Introduction
This last weekend, I took part in the Southeast Asia Team Selection Test (SEATST). On day $$$1$$$, to grab a $$$28$$$ point subtask, I used an interesting trick involving cache-optimisation and square root decomposition that I thought was cool, so naturally I am writing my first CF blog to talk about it.
The Problem
Suppose we have an array of $$$N$$$ vectors, $$$V_1$$$ to $$$V_N$$$, and we wish to perform $$$Q$$$ insertion operations of the form $$$(x, y)$$$, where we insert the value $$$y$$$ to the back of vector $$$V_x$$$. For instance, you might want to do this for a counting sort if the log factor from sorting is too large.
For the rest of this blog, we shall assume $$$N=10^6, Q=10^8$$$.
The naive solution
Below is the code I used for testing the naive solution.
#include <bits/stdc++.h>
using namespace std;
mt19937 rng(chrono::steady_clock::now().time_since_epoch().count());
const int N = 1e6;
const int Q = 1e8;
vector<int> V[N];
main(){
int x, y;
for(int i=0;i<Q;i++){
x = rng() % N;
y = rng();
V[x].push_back(y);
}
}
For the other pieces of code in this blog, I will not include the boilerplate (i.e. everything outside of main).
Of course, we need a control to see how much time it took to generate random numbers. Below is the control
main(){
int x, y;
for(int i=0;i<Q;i++){
x = rng() % N;
y = rng();
}
}
Running them on my laptop, the control took 1.7s, and the naive solution took 12.7s. So the vector operations took around 11s.
The cache-optimised solution
We use square-root decomposition to reduce cache misses. To do this, we split the $$$10^6$$$ vectors into $$$1000$$$ blocks. For each operation, we will store which block it goes into. To do this, we push into $$$1000$$$ vectors, which is a small number of vectors so accessing the vector metadata is fast as it can be stored in the cache.

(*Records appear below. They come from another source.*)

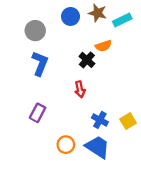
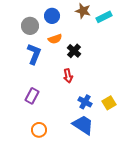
blue circle: (70, 16) -> (52, 16), moved
orange semicircle: (103, 46) -> (55, 39), moved
orange circle: (66, 145) -> (39, 130), moved

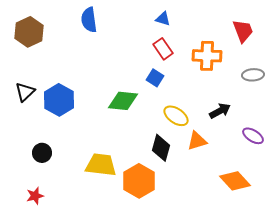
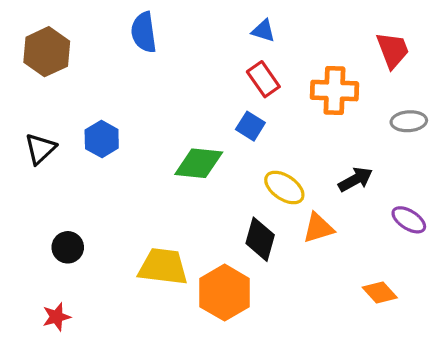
blue hexagon: (59, 100) -> (102, 139), moved, size x0.7
orange diamond: (235, 181) -> (380, 293), size x0.7

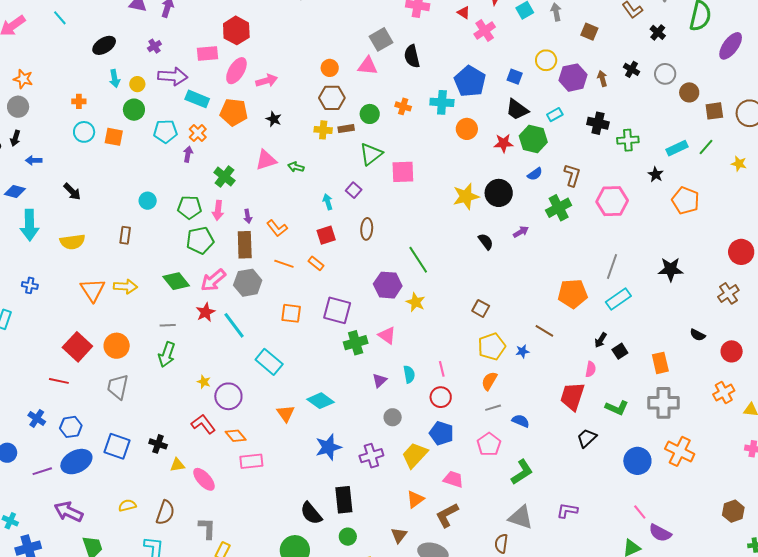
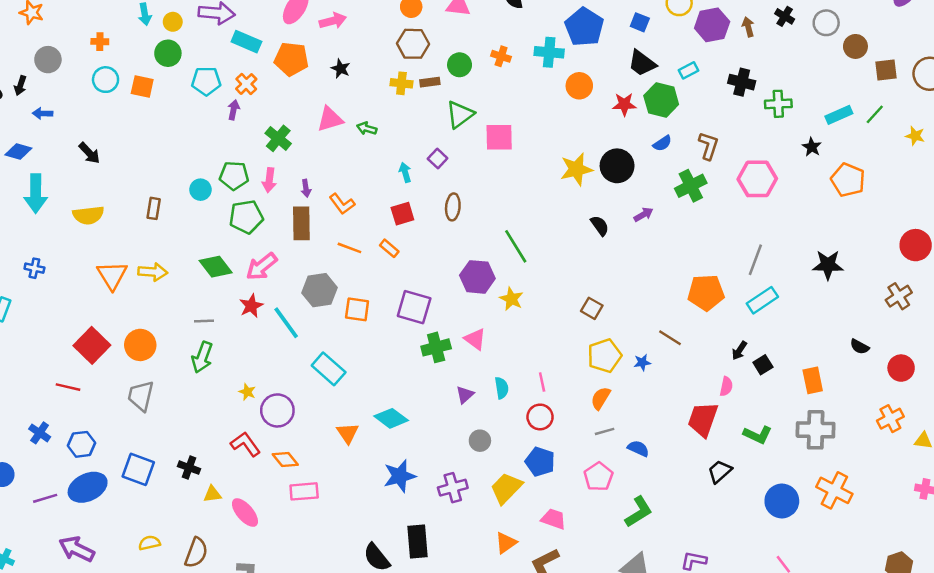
gray circle: (18, 107) -> (48, 60), moved
cyan circle: (148, 201) -> (200, 190), moved
gray hexagon: (248, 283) -> (319, 290), moved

Now after this, we loop from block $$$0$$$ to block $$$999$$$, and perform each operation belonging to that block. Since inside each block, we only push to $$$1000$$$ vectors, this will also be fast.
Below is the code I used to test this solution
main(){
vector<pair<int, int>> T[1000];
int x, y;
for(int i=0;i<Q;i++){
x = rng() % N;
y = rng();
T[x/1000].push_back({x, y});
}
for(int i=0;i<1000;i++){
for(auto [a, b]:T[i]){
V[a].push_back(b);
}
}
}
Running this code, it took 7.7s, so the vector operations took around 6s. Thus this code is ~2x faster with the cache optimisation.
Edit: I have run the different pieces of code with the O2 flag enabled, the control now gets optimised away by the compiler so I will only provide the times for the naive and optimised solutions. The naive solution on my computer took 10.8s, and the optimised solution took 3.7s, so the optimisation actually makes the vector operations ~3x faster with O2. Thanks errorgorn for the suggestion!